**Brief:** Everything in the data below is left aside except the lines from the one containing "be reported in Statement B (Receipts and" through the one containing "Every property that"; repeat those exactly.

**Data shown:**
Content starts
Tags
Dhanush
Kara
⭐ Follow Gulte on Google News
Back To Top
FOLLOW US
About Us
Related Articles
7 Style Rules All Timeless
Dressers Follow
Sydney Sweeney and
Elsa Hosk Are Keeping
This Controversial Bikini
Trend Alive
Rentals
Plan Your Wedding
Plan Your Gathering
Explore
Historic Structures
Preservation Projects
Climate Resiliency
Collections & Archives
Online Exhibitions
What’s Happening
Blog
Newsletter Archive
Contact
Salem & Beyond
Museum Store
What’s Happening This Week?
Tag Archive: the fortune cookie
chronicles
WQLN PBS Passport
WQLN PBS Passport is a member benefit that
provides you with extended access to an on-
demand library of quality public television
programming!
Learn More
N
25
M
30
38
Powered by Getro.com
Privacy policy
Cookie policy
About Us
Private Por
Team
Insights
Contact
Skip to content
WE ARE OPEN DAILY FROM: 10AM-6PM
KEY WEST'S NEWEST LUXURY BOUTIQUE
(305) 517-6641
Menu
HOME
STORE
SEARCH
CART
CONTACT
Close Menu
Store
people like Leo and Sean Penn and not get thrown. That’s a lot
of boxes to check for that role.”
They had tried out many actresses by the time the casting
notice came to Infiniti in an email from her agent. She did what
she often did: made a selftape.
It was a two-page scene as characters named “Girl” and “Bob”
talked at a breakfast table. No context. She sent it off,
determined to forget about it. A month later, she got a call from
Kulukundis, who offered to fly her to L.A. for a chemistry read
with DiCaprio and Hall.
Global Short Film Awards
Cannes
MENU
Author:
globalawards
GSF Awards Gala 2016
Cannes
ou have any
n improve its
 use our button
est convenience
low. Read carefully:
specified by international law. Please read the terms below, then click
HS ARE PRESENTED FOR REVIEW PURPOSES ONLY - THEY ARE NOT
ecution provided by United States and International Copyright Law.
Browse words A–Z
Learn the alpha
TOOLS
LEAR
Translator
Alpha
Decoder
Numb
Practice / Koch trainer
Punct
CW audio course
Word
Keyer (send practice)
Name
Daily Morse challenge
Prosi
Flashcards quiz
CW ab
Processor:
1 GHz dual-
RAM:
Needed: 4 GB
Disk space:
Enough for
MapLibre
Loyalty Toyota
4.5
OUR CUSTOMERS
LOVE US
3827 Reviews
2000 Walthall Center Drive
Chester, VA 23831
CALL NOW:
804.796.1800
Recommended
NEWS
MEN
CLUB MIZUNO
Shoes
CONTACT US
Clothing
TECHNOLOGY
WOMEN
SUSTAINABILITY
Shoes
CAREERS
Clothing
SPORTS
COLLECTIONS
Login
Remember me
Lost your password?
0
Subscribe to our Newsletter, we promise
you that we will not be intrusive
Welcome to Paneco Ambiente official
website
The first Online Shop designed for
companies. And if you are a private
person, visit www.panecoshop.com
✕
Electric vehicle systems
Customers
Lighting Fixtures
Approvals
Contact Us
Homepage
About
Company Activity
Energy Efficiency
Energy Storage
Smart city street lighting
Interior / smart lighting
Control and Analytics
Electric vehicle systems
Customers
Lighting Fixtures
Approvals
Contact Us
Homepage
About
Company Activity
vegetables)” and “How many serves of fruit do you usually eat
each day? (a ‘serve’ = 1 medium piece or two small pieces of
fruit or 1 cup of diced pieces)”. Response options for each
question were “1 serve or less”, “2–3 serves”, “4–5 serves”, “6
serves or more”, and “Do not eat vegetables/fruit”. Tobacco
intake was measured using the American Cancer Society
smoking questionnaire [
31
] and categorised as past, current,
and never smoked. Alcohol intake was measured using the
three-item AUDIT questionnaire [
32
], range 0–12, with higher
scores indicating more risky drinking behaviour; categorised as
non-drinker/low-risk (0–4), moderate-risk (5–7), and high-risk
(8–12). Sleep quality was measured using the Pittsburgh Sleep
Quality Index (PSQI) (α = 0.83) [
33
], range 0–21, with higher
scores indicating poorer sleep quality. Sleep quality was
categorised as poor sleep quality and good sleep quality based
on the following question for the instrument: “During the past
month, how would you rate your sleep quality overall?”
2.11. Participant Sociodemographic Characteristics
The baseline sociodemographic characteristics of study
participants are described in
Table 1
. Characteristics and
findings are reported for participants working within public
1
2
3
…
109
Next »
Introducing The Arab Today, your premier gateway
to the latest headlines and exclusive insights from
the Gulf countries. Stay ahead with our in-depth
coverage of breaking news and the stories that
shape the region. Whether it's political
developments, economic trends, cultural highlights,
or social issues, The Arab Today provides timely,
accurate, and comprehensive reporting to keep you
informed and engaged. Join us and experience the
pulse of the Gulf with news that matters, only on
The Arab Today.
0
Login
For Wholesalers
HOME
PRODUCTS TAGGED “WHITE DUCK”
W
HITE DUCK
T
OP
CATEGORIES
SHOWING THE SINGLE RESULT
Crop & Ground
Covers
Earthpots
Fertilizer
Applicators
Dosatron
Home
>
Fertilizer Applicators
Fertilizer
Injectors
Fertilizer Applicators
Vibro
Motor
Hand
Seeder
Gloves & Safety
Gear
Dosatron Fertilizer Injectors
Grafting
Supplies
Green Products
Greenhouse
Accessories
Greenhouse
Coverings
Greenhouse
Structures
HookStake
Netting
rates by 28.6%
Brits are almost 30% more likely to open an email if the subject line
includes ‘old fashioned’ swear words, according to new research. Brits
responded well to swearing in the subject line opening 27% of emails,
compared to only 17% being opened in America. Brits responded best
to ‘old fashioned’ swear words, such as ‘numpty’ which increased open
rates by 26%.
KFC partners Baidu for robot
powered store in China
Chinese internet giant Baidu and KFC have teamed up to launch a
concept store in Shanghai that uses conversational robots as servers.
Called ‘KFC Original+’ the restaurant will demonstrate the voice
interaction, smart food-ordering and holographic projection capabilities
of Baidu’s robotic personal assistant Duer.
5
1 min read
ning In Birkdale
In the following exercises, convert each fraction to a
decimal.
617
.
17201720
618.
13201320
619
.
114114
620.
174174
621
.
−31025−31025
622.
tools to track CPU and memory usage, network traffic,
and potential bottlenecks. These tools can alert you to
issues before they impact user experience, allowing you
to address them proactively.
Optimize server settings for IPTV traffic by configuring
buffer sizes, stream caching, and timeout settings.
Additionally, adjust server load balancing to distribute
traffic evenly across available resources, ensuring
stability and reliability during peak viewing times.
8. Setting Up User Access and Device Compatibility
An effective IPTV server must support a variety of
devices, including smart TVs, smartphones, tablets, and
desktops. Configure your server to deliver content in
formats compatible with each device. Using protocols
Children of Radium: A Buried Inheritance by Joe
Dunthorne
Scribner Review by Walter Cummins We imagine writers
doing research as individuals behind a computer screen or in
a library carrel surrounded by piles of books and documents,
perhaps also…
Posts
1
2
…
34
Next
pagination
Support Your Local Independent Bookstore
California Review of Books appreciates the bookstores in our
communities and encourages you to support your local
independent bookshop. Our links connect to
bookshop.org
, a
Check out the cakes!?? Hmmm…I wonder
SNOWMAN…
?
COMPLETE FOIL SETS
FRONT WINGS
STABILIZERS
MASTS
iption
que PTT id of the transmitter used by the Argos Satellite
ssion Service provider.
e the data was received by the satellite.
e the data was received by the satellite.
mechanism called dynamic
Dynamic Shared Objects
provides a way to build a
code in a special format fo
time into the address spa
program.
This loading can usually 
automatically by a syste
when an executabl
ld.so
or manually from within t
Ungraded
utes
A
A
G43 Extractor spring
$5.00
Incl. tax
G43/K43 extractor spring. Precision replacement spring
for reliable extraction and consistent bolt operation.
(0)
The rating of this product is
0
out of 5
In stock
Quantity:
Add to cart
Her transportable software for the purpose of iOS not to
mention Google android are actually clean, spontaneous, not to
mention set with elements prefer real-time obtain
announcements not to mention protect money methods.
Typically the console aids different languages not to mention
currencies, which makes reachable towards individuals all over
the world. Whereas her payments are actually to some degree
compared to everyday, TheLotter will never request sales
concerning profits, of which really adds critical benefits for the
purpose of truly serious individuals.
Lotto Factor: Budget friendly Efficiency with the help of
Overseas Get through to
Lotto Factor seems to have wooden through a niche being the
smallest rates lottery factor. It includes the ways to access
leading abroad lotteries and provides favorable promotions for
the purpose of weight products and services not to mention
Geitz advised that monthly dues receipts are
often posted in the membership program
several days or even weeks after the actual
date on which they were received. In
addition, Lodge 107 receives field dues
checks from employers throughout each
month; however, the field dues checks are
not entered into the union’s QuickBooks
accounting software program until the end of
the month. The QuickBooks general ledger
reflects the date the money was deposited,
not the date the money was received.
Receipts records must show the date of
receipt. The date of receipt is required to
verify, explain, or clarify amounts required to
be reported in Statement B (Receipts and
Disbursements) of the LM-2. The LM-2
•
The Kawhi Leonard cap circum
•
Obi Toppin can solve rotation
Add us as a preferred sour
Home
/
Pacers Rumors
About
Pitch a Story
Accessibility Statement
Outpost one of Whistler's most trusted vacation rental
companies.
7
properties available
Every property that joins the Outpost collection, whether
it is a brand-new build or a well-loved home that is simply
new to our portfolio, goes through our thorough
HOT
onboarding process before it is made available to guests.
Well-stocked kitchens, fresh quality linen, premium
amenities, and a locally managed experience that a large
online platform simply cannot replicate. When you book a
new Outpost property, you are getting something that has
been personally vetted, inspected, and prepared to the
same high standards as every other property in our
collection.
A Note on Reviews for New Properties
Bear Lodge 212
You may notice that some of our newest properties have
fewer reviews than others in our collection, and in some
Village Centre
Content ends
**Your response:**
be reported in Statement B (Receipts and
Disbursements) of the LM-2. The LM-2
•
The Kawhi Leonard cap circum
•
Obi Toppin can solve rotation
Add us as a preferred sour
Home
/
Pacers Rumors
About
Pitch a Story
Accessibility Statement
Outpost one of Whistler's most trusted vacation rental
companies.
7
properties available
Every property that joins the Outpost collection, whether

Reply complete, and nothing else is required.